JBI gLOCAL 2026: come misurare l'assistenza infermieristica per migliorare le cure
Quando gli infermieri smettono di essere invisibili. È questo, in sintesi, il messaggio più potente emerso dall'appuntamento romano del JBI gLOCAL Solution Room, tenutosi il 4 giugno 2026 presso il Policlinico Universitario A. Gemelli IRCCS. Un incontro che ha messo a fuoco un nodo strutturale del sistema sanitario italiano: la professione infermieristica produce ogni giorno un'enorme quantità di assistenza, ma quella assistenza rimane in gran parte priva di traccia formale, misurabile, comunicabile. Dati che non esistono, o che non parlano, non possono orientare decisioni politiche né migliorare la qualità delle cure.
L’evento
Il JBI gLOCAL Solution Room è un evento che si svolge in tutto il mondo dal 1° al 7 giugno 2026, pensato per fornire soluzioni pratiche alle sfide dell'implementazione delle evidenze scientifiche nella pratica clinica.
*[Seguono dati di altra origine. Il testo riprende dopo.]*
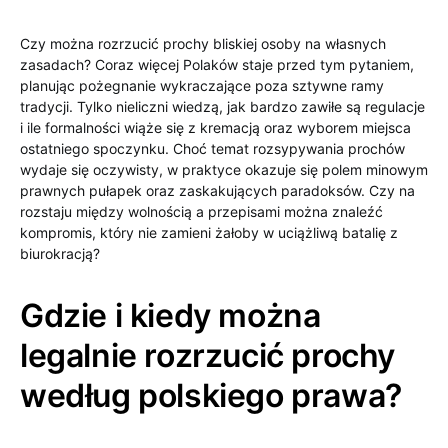
Czy można rozrzucić prochy bliskiej osoby na własnych
zasadach? Coraz więcej Polaków staje przed tym pytaniem,
planując pożegnanie wykraczające poza sztywne ramy
tradycji. Tylko nieliczni wiedzą, jak bardzo zawiłe są regulacje
i ile formalności wiąże się z kremacją oraz wyborem miejsca
ostatniego spoczynku. Choć temat rozsypywania prochów
wydaje się oczywisty, w praktyce okazuje się polem minowym
prawnych pułapek oraz zaskakujących paradoksów. Czy na
rozstaju między wolnością a przepisami można znaleźć
kompromis, który nie zamieni żałoby w uciążliwą batalię z
biurokracją?
Gdzie i kiedy można
legalnie rozrzucić prochy
według polskiego prawa?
Il capitolo italiano, ospitato dal Gemelli, ha riunito ricercatori, clinici, dirigenti infermieristici e rappresentanti istituzionali attorno a un tema preciso: come misurare ciò che gli infermieri fanno, e come trasformare quella misurazione in strumento di governo clinico e di politica sanitaria.
Il fulcro tecnico della giornata è stato il PAI, acronimo di Professional Assessment Instrument. Si tratta di un sistema informatico e gestionale di supporto alla decisione infermieristica che, attraverso una serie di punteggi e algoritmi, supporta l'identificazione delle diagnosi infermieristiche e i correlati assistenziali, favorendo l'omogeneità e la tracciabilità dei processi di assistenza e offrendo una serie di esiti, di risultato e di audit. Il Policlinico Gemelli ne ha fatto la propria ossatura informativa da quattordici anni, e oggi quella scelta si rivela una scommessa vinta.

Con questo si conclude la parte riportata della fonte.